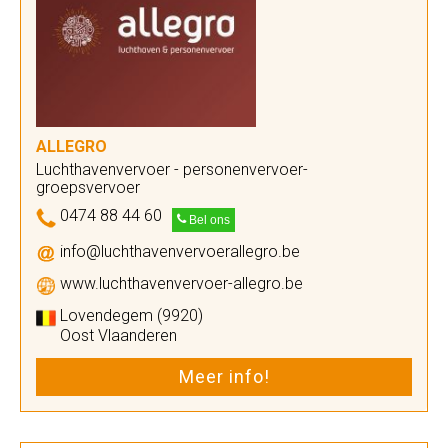
ALLEGRO
Luchthavenvervoer - personenvervoer-
groepsvervoer
0474 88 44 60
Bel ons
info@luchthavenvervoerallegro.be
www.luchthavenvervoer-allegro.be
Lovendegem (9920)
Oost Vlaanderen
Meer info!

━━━━━━━━━━━━━━━━━━━━━━━━━━━━━━

ASSIGNMENT:
Repeat the entries exactly. Any picture is to be left out.

SOLUTION TO THE PROBLEM:
ALLEGRO
Luchthavenvervoer - personenvervoer-
groepsvervoer
0474 88 44 60
Bel ons
info@luchthavenvervoerallegro.be
www.luchthavenvervoer-allegro.be
Lovendegem (9920)
Oost Vlaanderen
Meer info!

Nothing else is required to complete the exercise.